Jurnalis dan Prinsip Perlindungan Profesi Dalam R KUHP
Kode etik profesi adalah seperangkat kaidah, baik tertulis maupun tidak tertulis, yang berlaku bagi anggota organisasi profesi yang bersangkuta. Kode etik profesi disusun sebagai sarana untuk melindungi masyarakat dan para anggota organisasi profesi dari penyalahgunaan keahlian profesi. Dengan berpedoman pada kode etik profesi inilah para profesional melaksanakan tugas profesinya untuk mencipatakan penghormatan terhadap martabat dan kehormatan manusia yang bertjuan menciptakan keadilan di masyarakat. Kode etik profesi tentunya membutuhkan organisasi profesi yang kuat dan berwibawa yang sekaligus mampu menegakkan etika profesi. Penegakkan kode etik profesi sendiri dimaksudkan sebagai alat kontrol dan pengawasan terhadap pelaksanaan nilai-nilai yang tertuang dalam kode etik yang merupakan kesepakatan para pelaku profesi itu sendiri dan sekaligus juga menerapkan sanksi terhadap terhadap setiap perilaku yang bertentangan dengan nilai-nilai tersebut.
Banyak ketentuan dalam Rancangan KUHP yang menyentuh persoalan etika seperti berita bohong, berita yang tidak lengkap atau tidak pas (Pasal 307, 308). Ketentuan ini kerap dipakai oleh para pihak (narasumber) yang merasa bahwa pemberitaan media tidak benar untuk memidanakan wartawan. Ketentuan dalam Rancangan KUHP ini juga dengan sendirinya juga berbenturan dengan UU Pers yang menghendaki agar narasumber yang merasa liputan media tidak benar harus menggunakan hak jawab demikian juga dengan pemberitaan terhadap suku, golongan, atau agama.
Persoalan etika ini tentu saja tidak bisa dihadapi dengan hukum pidana. Selain itu, berdasarkan putusan Mahkamah Agung No 1608 K/PID/2005 dan 903 K/ PDT/2005 dinyatakan bahwa unsur melawan hukum menjadi hilang manakala pemberitaan telah cover both side dan suatu berita telah dibantah melalui hak jawab maka si pembuat berita oleh karenanya telah melakukan kewajiban hukumnya. Dan dengan dimuatnya hak jawab dan berita tersebut telah melalui pengecekan ke berbagai sumber serta telah sesuai dengan asas kepatutan, ketelitian, dan kehati-hatian di dalam masyarakat, maka berita tersebut tidak dipandang sebagai suatu pemberitaan yang mengandung sifat “melawan hukum”. Mahkamah Agung dalam putusannya menegaskan bahwa kebebasan pers merupakan prinsip dasar yang dijamin dalam UUD dan system kenegaraan Republik Indonesia oleh karena itu hak jawab dan penyelesaian melalui lembaga pers merupakan prinsip yang mengatur keseimbangan lembaga pers dan individu atau kelompok. Maka penggunaan hak jawab atau penyelesaian melalui lembaga pers merupakan tonggak yang harus ditempuh sebelum memasuki upaya hukum lain.
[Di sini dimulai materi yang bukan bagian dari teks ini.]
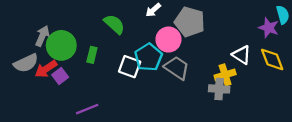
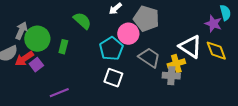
white triangle: (242, 55) -> (190, 47), size x1.4
white square: (130, 67) -> (113, 78), moved
gray trapezoid: (177, 68) -> (149, 58), moved

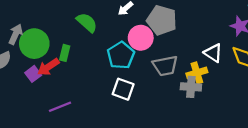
white triangle: (190, 47) -> (213, 53), size x0.7
gray trapezoid: (149, 58) -> (165, 66), turned 135
red arrow: (24, 59) -> (48, 67), moved

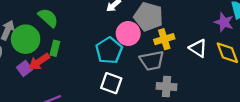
green semicircle: (87, 23) -> (48, 18), moved
yellow cross: (197, 73) -> (164, 39), moved
gray cross: (191, 87) -> (167, 87), moved

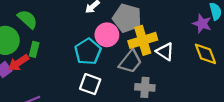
yellow cross: (164, 39) -> (143, 40), size x1.4
white triangle: (198, 48) -> (165, 52), moved
gray trapezoid: (152, 61) -> (130, 62), turned -40

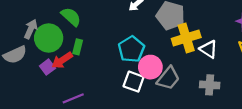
pink circle: (107, 35) -> (150, 67), moved
gray trapezoid: (130, 62) -> (168, 78), moved
gray cross: (145, 87) -> (210, 85), moved

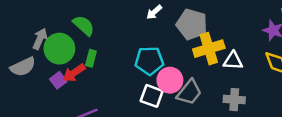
cyan pentagon: (131, 49) -> (149, 61), turned 30
white triangle: (209, 49) -> (233, 61), turned -30

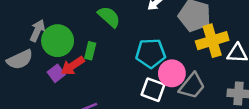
green semicircle: (84, 26) -> (109, 17), moved

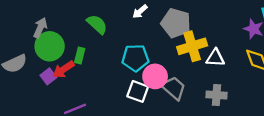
gray arrow: (37, 31) -> (40, 28), moved
gray trapezoid: (192, 86) -> (174, 88), turned -88

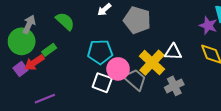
gray arrow: (40, 28) -> (29, 24), moved
yellow cross: (192, 46) -> (152, 63), moved, turned -30
green rectangle: (80, 56) -> (49, 50), turned 40
gray cross: (216, 95) -> (174, 86), turned -30

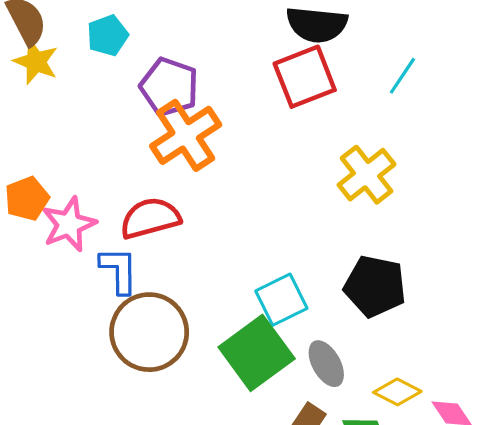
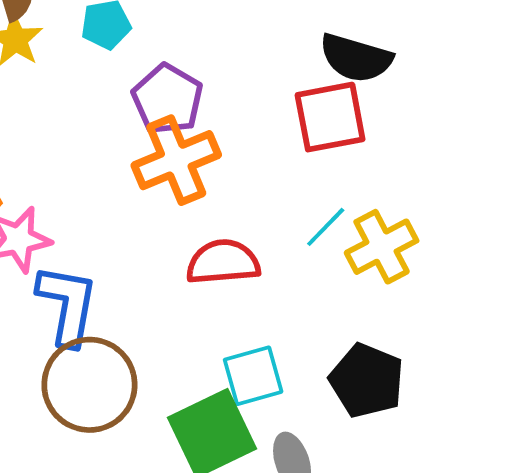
cyan line: (402, 76) -> (326, 227), moved
red semicircle: (150, 218) -> (223, 262), moved
blue L-shape: (119, 270) -> (67, 305), size x1.4

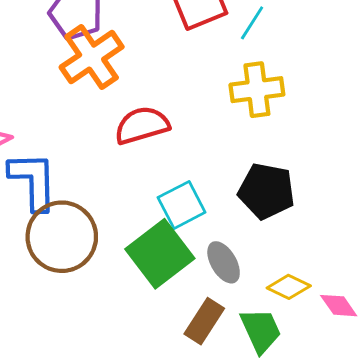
cyan line: (326, 227) -> (252, 23), moved
yellow cross: (382, 247) -> (257, 90), turned 32

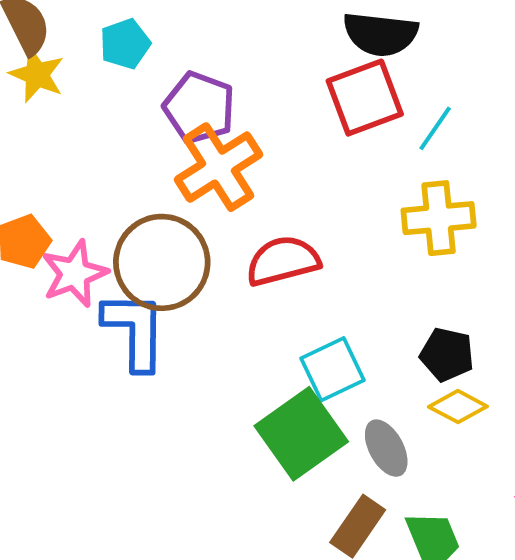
black pentagon: (267, 191) -> (447, 354), size x0.7
brown circle: (62, 237) -> (162, 262), moved
yellow diamond: (289, 287) -> (458, 407), moved

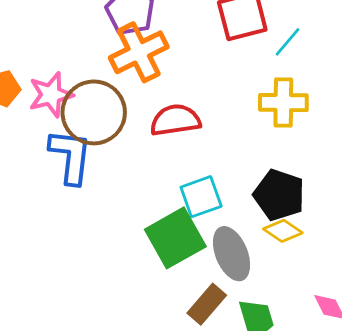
pink star: (74, 274) -> (51, 95), moved
black pentagon: (447, 354) -> (279, 195), size x1.4
gray ellipse: (386, 448) -> (232, 254), size x1.4

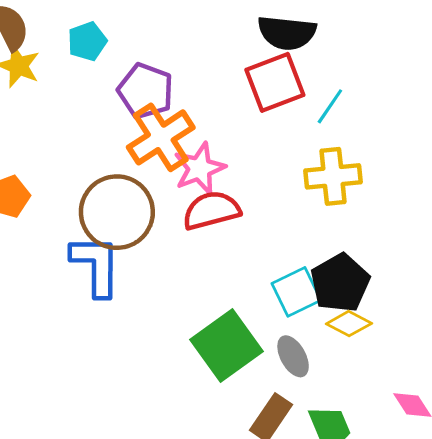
pink star: (51, 95) -> (200, 168), moved
black pentagon: (279, 195) -> (340, 283), turned 30
cyan square: (201, 197) -> (296, 292), moved
gray ellipse: (232, 254) -> (293, 356), size x0.7

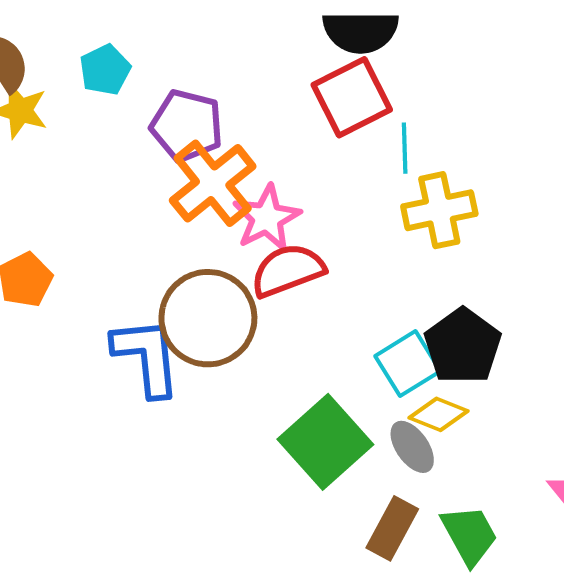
cyan line: (330, 106) -> (405, 148), moved, turned -30
brown circle: (117, 212) -> (208, 318), moved
yellow diamond: (349, 324) -> (439, 414), moved

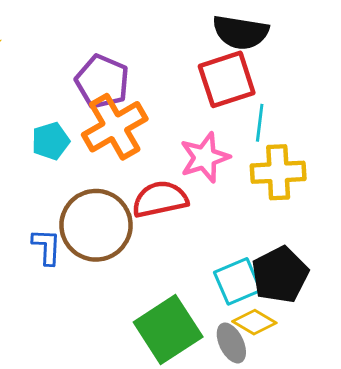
cyan pentagon: (105, 70) -> (51, 141), moved
pink star: (267, 218) -> (205, 157), moved
blue L-shape: (147, 357) -> (47, 247), size x0.6

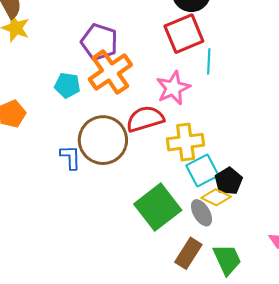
cyan pentagon: (51, 141) -> (67, 85), turned 30
yellow cross: (278, 172) -> (186, 142), moved
black pentagon: (280, 275) -> (229, 181), moved, size x0.7

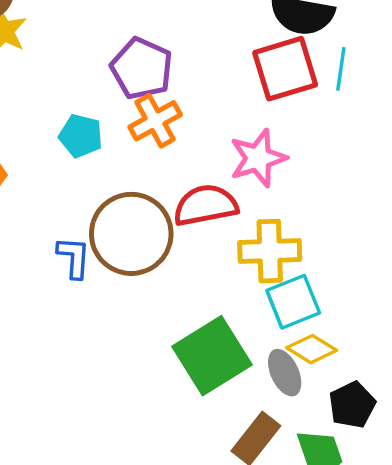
cyan line: (209, 61) -> (341, 69), moved
orange cross: (110, 72) -> (155, 121), size x0.7
black pentagon: (229, 181) -> (352, 405), moved

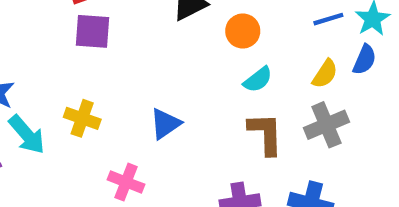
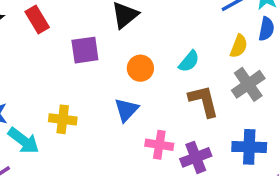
purple square: (92, 31) -> (85, 50), moved
orange circle: (243, 31) -> (140, 68), moved
pink cross: (126, 182) -> (159, 145), moved

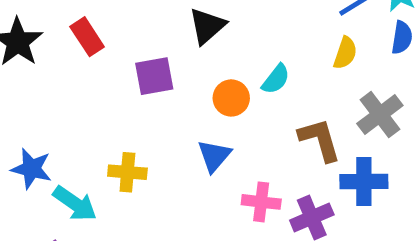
yellow semicircle: (239, 46) -> (345, 53), moved
cyan semicircle: (189, 61) -> (276, 79), moved
blue cross: (249, 147) -> (364, 181), moved

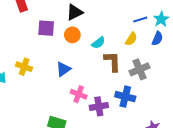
orange circle: (231, 98) -> (72, 35), moved
brown L-shape: (320, 140) -> (112, 61), moved

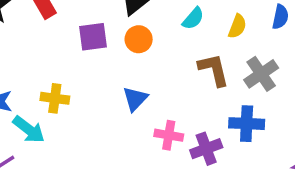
cyan semicircle: (98, 43) -> (193, 19), moved
yellow cross: (24, 67) -> (55, 98), moved

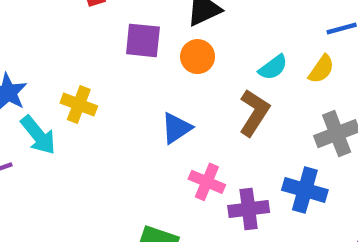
cyan semicircle: (193, 19) -> (273, 67), moved
brown L-shape: (214, 70) -> (254, 113), moved, turned 33

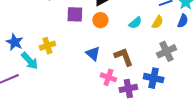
yellow cross: (79, 105) -> (47, 46), turned -35
brown L-shape: (254, 113) -> (124, 57), moved, turned -50
blue triangle: (176, 128) -> (93, 53), turned -42

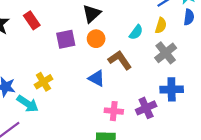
gray cross: (166, 51) -> (166, 53), moved
brown L-shape: (124, 57) -> (120, 60), moved
pink cross: (108, 77) -> (114, 111), moved

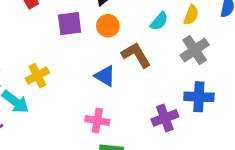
pink cross: (114, 111) -> (97, 120), moved

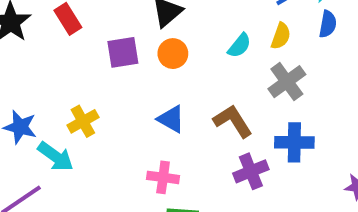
brown L-shape: (136, 55) -> (233, 121), moved

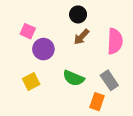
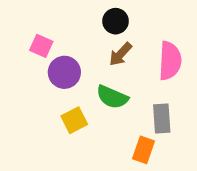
green semicircle: (74, 78) -> (112, 97), moved
gray rectangle: (109, 80) -> (162, 119), turned 30
yellow square: (31, 81) -> (74, 120), moved

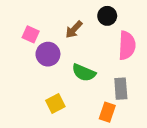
black circle: (116, 21) -> (107, 16), moved
brown arrow: (120, 54) -> (74, 29), moved
yellow square: (74, 120) -> (55, 103), moved

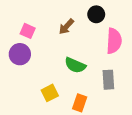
purple circle: (48, 54) -> (20, 54), moved
orange rectangle: (107, 112) -> (80, 103), moved

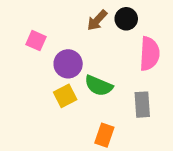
brown arrow: (66, 27) -> (97, 20), moved
purple circle: (20, 54) -> (68, 64), moved
yellow square: (50, 93) -> (65, 96), moved

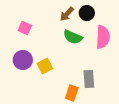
purple circle: (68, 64) -> (23, 60), moved
green semicircle: (99, 86) -> (73, 37), moved
gray rectangle: (142, 105) -> (89, 79), moved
Meski perlindungan terhadap profesi telah diatur dalam UU yang mengatur profesi yang bersangkutan tetapi prinsip perlindungan profesi merupakan hal yang harus diatur dalam R KUHP. Beberapa kelompok profesi telah terlindungi melalui berbagai peraturan perundang-undangan seperti profesi dokter (UU No 29 Tahun 2004 tentang Praktik Kedokteran), advokat (UU No 18 Tahun 2003 tentang Advokat), dan Notaris (UU No 30 Tahun 2004 tentang Jabatan Notaris). Meski telah dilindungi dalam peraturan perundang-undangan yang mengatur profesi tersebut tetapi ternyata R KUHP memuat juga ancaman melalui Pasal 91 RKUHP tentang pencabutan hak untuk menjalankan profesi
Ketentuan ini sebenarnya bertentangan dengan prinsip “self regulating organization” yang dianut oleh organisasi profesi, pencabutan ijin profesi hanya bisa dilakukan oleh organisasi profesi dan bukan oleh Negara. Ancaman pencabutan ijin profesi melalui tangan pengadilan hanya menyebabkan persoalan etika menjadi menjadi persoalan hukum dan Negara menjadi sangat terlampau jauh mengatur kehidupan dari suatu organisasi profesi. Lihat Pasal 26 UU No 18 Tahun 2003, Kode Etik Advokat Indonesia, Pasal 83 UU No 30 Tahun 2004 tentang Jabatan Notaris, UU No 29 Tahun 2004 tentang Praktik Kedokteran, Keputusan Menteri Kesehatan RI No. 434/Menkes/SK/X/ 1983 Tanggal 28 Oktober 1983 tentang berlakunya Kode Etik Kedokteran Indonesia, Pasal 8 UU No 4 Tahun 1999 tentang Pers, dan Kode Etik Jurnalistik yang disahkan oleh Dewan Pers
Gimana yaa kalo ada yg menyalahin kode etik ini?
hampir setiap organisasi profesi punya yang namanya dewan kehormatan. dewan kehormatan ini bertugas menegakkan disiplin para profesional.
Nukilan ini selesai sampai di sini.